COM6115 Text Processing
Assessment: Sentiment Analysis
Quick Summary
To better understand the strengths and limitations of Bayesian text classification, in this
assignment you are going to investigate Sentiment Analysis using two sentiment datasets you
will be provided. You will also be provided a python script that implements Naive Bayes.

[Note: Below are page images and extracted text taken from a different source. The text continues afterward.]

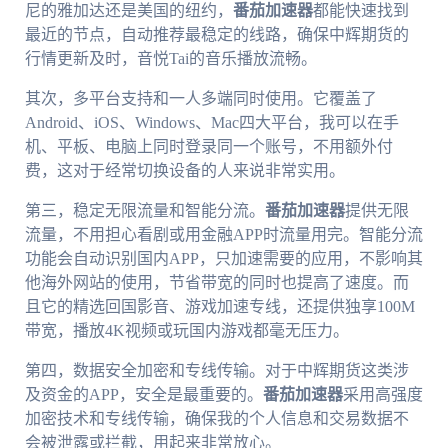
尼的雅加达还是美国的纽约，
番茄加速器
都能快速找到
最近的节点，自动推荐最稳定的线路，确保中辉期货的
行情更新及时，音悦Tai的音乐播放流畅。
其次，多平台支持和一人多端同时使用。它覆盖了
Android、iOS、Windows、Mac四大平台，我可以在手
机、平板、电脑上同时登录同一个账号，不用额外付
费，这对于经常切换设备的人来说非常实用。
第三，稳定无限流量和智能分流。
番茄加速器
提供无限
流量，不用担心看剧或用金融APP时流量用完。智能分流
功能会自动识别国内APP，只加速需要的应用，不影响其
他海外网站的使用，节省带宽的同时也提高了速度。而
且它的精选回国影音、游戏加速专线，还提供独享100M
带宽，播放4K视频或玩国内游戏都毫无压力。
第四，数据安全加密和专线传输。对于中辉期货这类涉
及资金的APP，安全是最重要的。
番茄加速器
采用高强度
加密技术和专线传输，确保我的个人信息和交易数据不
会被泄露或拦截，用起来非常放心。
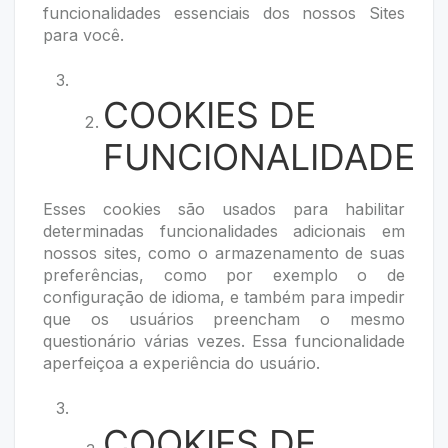
funcionalidades essenciais dos nossos Sites
para você.
COOKIES DE
FUNCIONALIDADE
Esses cookies são usados para habilitar
determinadas funcionalidades adicionais em
nossos sites, como o armazenamento de suas
preferências, como por exemplo o de
configuração de idioma, e também para impedir
que os usuários preencham o mesmo
questionário várias vezes. Essa funcionalidade
aperfeiçoa a experiência do usuário.
COOKIES DE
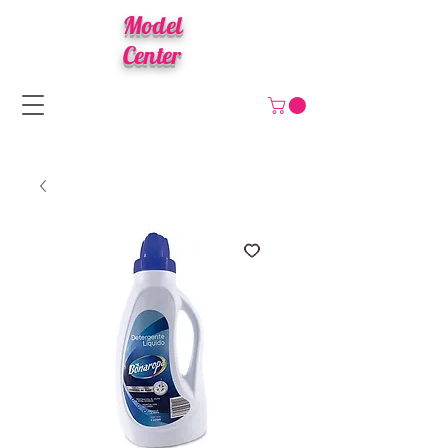
Model
Center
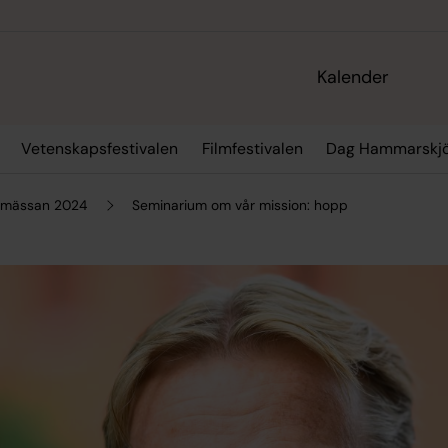
Kalender
Vetenskapsfestivalen
Filmfestivalen
Dag Hammarskjö
okmässan 2024
Seminarium om vår mission: hopp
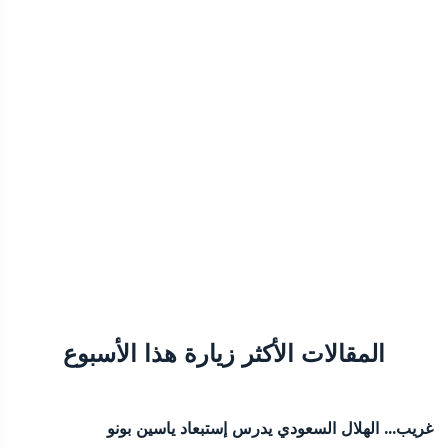
المقالات الأكثر زيارة هذا الأسبوع
غريب... الهلال السعودي يدرس إستبعاد ياسين بونو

You will need to write a report (no more than 1000 words) to describe your results and
findings.
Note: This assessment accounts for 30% of your total mark for the course. Your report may
be submitted for a plagiarism check (e.g., Turnitin). For any clarification on this assessment,
please contact Dr Chenghua Lin (c.lin@sheffield.ac.uk) and Prof. Aline Villavicencio
(a.villavicencio@sheffield.ac.uk)
Assessment Tasks
STEP 1: Download the data from Blackboard. This contains the following:
   1. A dataset with snippets of movie reviews from the Rotten Tomatoes website (one text
      file for positive reviews and one text file for negative reviews).
           1. rt-polarity.pos
           2. rt-polarity.neg
   2. A smaller dataset with snippets of reviews for Nokia phones (again, 2 files)
           1. nokia-pos.txt
           2. nokia-neg.txt
   3. A sentiment dictionary of positive and negative sentiment words:
           1. negative-words.txt contains 4783 negative-sentiment words
           2. positive-words.txt contains 2006 positive-sentiment words
   4. The python script with my implementation of Naive Bayes, a knowledge-based
      classifier using the sentiment dictionary, as well as some helper functions:
           1. Sentiment.py (you will need Python3 to run)
STEP 2: Familiarise:
   1. The code splits the Rotten Tomatoes Data into a training and test set in readFiles(),
      then builds the p(word|sentiment) model on the training data in trainBayes(), and
      finally applies Naive Bayes to the test data in testBayes().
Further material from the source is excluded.